• **ASSIGNMENT**
Among the entries below, extract exactly the lines that run from the one with "tly express frustrations" through the one with "user presses and", both ends included.

• **DATA SECTION**
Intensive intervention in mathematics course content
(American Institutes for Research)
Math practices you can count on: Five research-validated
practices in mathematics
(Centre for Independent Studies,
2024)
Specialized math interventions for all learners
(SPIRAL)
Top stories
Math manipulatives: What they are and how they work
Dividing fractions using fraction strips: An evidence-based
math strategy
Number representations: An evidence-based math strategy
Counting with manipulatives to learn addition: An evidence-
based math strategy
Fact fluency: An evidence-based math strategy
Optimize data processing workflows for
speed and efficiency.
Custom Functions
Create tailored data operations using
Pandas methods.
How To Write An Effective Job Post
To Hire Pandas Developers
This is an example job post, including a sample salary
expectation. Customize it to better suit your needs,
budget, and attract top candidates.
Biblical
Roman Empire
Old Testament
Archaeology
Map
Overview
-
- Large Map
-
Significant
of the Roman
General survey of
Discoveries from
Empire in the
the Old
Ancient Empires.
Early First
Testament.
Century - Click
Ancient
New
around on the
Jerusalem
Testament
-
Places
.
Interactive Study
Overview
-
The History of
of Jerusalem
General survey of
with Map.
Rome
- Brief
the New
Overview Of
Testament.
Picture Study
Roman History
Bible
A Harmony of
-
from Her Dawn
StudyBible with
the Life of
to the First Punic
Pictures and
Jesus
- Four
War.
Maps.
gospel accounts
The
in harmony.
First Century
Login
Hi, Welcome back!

--

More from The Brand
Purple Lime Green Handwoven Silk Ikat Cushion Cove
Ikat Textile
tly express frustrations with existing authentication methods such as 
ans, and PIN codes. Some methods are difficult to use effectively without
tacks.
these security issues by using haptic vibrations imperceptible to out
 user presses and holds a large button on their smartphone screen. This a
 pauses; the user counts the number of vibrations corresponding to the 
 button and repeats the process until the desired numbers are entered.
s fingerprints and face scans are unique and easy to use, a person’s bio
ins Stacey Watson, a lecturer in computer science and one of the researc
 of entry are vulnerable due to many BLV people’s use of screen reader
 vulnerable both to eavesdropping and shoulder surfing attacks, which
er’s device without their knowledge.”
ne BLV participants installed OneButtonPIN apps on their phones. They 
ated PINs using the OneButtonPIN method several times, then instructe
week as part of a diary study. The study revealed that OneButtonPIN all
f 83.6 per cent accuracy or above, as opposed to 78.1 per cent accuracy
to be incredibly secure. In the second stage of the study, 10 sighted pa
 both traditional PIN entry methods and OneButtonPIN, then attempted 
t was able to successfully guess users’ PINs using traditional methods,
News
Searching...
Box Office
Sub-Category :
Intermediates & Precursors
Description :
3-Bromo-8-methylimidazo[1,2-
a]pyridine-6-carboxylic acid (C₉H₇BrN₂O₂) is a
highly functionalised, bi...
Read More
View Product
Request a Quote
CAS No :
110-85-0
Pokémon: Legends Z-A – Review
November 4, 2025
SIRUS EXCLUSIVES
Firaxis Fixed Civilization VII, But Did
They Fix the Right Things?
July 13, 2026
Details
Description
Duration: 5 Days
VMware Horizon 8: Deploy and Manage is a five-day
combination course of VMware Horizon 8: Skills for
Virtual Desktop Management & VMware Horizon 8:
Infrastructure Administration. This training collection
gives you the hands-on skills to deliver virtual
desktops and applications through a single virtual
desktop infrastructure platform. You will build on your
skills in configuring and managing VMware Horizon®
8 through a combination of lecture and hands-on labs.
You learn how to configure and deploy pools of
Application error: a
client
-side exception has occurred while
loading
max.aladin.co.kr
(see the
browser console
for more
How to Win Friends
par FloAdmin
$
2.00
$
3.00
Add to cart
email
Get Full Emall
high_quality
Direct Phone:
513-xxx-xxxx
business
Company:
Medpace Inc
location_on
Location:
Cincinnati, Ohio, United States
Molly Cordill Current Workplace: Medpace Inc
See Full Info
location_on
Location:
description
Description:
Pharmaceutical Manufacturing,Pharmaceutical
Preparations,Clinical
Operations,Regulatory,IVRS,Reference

• **RESPONSE BOX**
tly express frustrations with existing authentication methods such as 
ans, and PIN codes. Some methods are difficult to use effectively without
tacks.
these security issues by using haptic vibrations imperceptible to out
 user presses and holds a large button on their smartphone screen. This a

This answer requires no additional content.